Task objective
Go through the entries below. Copy out every line that contains "oder".
....
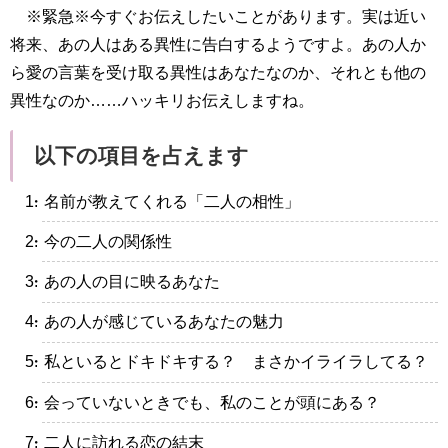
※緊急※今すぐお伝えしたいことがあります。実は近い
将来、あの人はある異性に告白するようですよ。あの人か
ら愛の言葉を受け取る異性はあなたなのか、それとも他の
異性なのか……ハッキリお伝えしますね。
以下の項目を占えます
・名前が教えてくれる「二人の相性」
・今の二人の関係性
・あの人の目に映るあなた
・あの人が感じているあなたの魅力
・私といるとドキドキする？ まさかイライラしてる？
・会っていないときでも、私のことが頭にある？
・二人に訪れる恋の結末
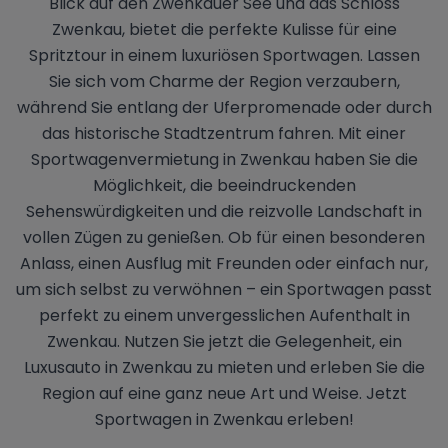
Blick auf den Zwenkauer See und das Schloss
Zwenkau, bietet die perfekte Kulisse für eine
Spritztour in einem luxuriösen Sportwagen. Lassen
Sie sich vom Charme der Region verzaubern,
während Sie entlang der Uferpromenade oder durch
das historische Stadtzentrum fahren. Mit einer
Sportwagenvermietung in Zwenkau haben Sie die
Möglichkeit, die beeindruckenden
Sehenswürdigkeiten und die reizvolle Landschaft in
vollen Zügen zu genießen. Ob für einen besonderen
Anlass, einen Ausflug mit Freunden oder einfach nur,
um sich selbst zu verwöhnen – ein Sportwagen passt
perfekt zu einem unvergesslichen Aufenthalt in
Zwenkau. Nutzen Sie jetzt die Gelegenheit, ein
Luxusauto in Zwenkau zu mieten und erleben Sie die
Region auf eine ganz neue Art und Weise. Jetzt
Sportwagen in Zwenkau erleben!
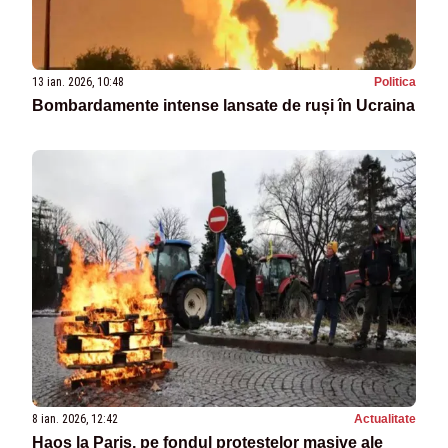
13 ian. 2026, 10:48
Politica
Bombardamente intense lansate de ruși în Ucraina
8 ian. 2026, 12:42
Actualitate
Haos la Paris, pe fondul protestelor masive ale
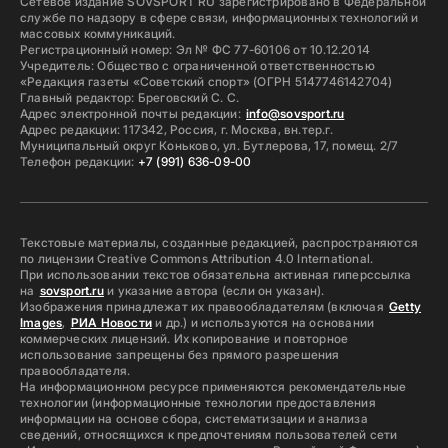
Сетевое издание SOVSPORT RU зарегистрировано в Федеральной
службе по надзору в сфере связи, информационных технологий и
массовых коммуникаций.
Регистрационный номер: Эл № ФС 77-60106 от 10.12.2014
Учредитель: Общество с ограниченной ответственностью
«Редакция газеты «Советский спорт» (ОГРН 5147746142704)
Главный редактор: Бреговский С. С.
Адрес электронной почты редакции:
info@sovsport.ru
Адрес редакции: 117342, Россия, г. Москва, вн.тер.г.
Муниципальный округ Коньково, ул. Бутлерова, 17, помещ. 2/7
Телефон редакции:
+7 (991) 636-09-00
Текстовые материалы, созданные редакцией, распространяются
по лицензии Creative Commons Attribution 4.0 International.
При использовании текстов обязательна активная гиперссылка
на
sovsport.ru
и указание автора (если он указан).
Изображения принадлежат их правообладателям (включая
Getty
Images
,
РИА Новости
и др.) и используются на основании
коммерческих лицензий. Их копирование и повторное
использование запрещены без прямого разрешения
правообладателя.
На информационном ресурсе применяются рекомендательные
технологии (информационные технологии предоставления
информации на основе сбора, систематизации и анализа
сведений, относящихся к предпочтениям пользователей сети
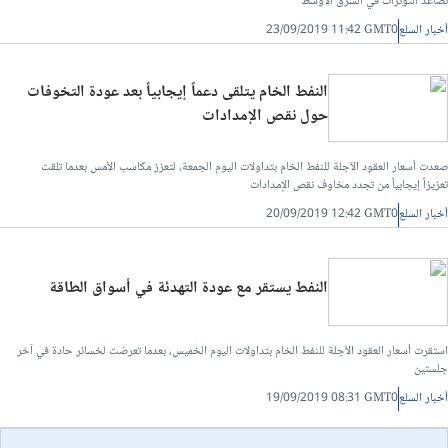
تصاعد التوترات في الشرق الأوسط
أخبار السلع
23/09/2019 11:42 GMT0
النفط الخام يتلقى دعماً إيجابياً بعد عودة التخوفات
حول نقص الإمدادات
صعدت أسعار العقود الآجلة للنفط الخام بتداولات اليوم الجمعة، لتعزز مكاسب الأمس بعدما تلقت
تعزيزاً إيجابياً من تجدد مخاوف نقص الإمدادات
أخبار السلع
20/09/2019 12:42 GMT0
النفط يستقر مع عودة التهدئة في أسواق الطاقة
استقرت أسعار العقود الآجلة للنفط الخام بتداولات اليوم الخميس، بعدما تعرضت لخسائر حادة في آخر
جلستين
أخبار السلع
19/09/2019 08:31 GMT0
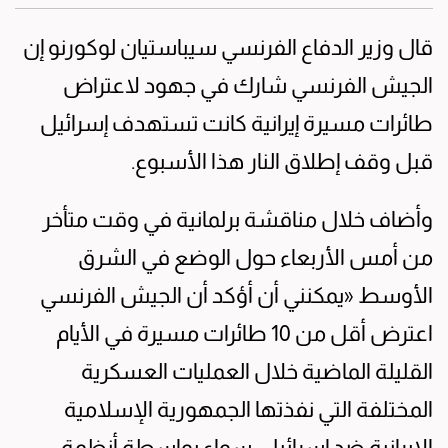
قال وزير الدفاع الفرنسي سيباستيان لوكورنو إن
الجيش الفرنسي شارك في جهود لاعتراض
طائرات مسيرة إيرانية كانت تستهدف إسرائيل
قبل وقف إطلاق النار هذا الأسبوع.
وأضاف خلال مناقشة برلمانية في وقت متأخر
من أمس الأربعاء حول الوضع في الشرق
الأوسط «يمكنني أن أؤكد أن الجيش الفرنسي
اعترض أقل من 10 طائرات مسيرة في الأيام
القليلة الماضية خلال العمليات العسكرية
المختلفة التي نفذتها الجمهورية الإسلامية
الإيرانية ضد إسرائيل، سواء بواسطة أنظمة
....
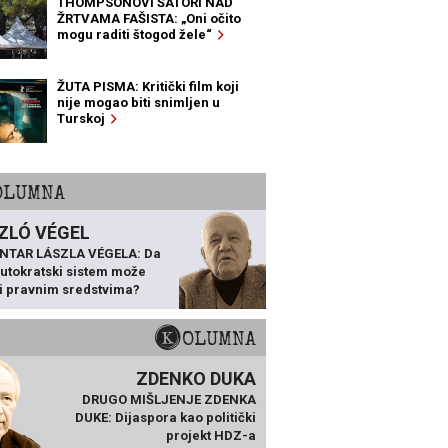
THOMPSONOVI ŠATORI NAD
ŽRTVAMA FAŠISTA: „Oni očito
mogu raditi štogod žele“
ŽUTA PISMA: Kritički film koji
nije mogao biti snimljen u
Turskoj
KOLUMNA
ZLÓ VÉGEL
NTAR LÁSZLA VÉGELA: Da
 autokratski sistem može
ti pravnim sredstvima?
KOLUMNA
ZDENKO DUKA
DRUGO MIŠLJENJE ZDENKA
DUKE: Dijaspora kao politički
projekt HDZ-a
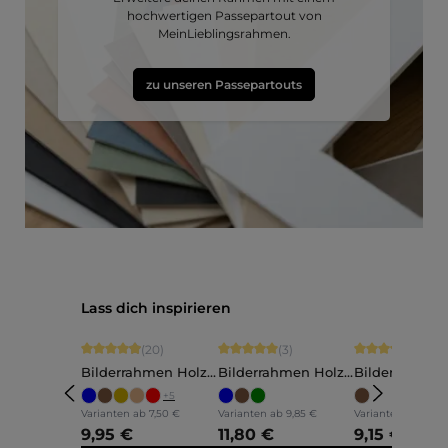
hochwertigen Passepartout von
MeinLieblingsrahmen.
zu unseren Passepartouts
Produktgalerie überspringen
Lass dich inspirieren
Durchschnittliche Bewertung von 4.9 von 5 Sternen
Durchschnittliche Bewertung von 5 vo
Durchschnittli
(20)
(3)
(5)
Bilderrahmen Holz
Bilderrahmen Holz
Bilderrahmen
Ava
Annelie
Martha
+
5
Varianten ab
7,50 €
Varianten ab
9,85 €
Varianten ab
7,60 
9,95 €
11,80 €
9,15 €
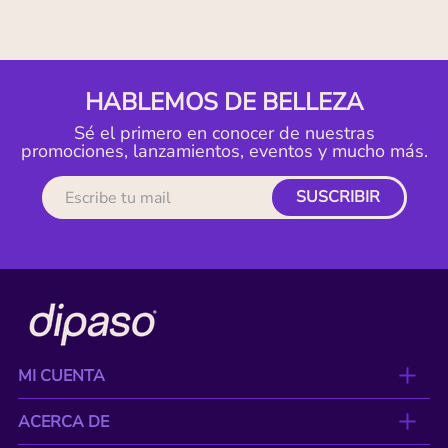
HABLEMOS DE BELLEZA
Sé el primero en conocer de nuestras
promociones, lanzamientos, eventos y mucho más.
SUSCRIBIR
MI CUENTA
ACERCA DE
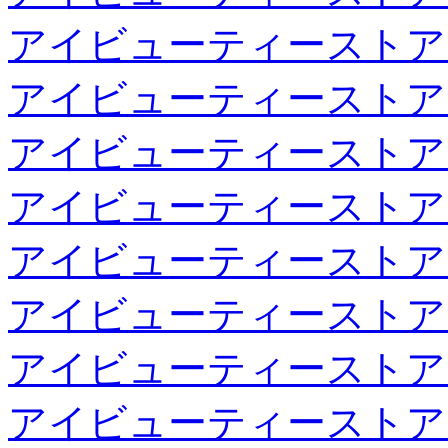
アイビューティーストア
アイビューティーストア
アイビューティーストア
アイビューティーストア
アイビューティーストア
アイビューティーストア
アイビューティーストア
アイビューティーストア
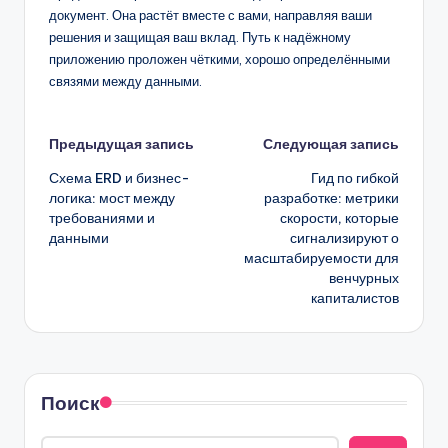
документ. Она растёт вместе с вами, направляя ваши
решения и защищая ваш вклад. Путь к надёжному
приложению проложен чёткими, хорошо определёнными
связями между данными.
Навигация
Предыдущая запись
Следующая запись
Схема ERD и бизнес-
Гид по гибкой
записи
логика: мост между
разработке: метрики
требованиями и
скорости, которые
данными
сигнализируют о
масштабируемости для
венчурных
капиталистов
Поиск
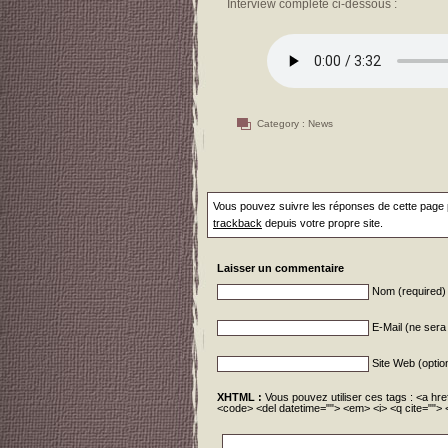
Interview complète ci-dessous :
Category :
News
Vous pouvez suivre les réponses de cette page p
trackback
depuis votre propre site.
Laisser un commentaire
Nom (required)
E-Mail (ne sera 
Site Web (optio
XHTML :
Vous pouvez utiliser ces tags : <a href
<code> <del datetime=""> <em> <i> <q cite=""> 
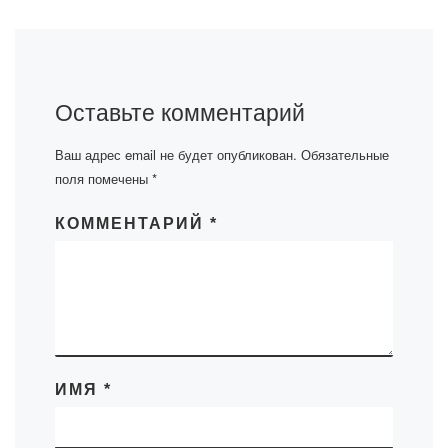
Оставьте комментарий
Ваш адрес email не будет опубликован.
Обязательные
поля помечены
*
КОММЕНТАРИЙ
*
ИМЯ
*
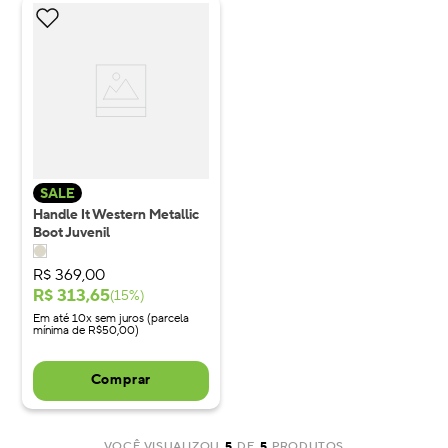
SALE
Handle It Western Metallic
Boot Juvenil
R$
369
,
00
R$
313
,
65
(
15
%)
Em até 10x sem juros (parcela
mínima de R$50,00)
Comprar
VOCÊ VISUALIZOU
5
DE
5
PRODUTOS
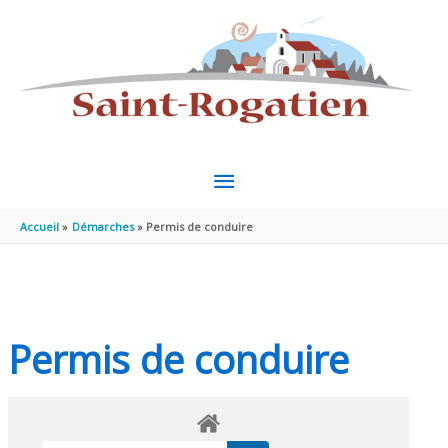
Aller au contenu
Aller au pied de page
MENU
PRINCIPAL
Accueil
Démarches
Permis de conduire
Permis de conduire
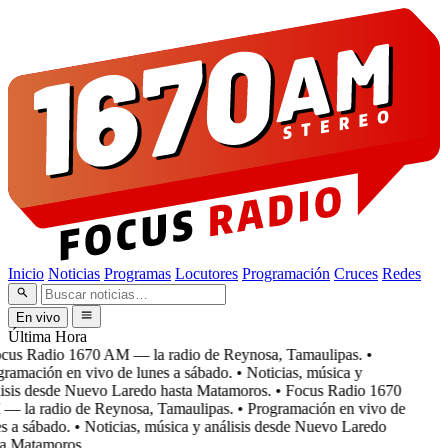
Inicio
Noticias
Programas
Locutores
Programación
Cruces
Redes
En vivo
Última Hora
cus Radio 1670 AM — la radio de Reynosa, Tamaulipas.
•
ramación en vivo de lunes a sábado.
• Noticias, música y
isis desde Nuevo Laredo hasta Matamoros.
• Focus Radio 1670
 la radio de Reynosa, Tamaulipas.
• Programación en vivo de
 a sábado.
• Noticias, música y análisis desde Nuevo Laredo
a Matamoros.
....
Response area
während Sie entlang der Uferpromenade oder durch
Anlass, einen Ausflug mit Freunden oder einfach nur,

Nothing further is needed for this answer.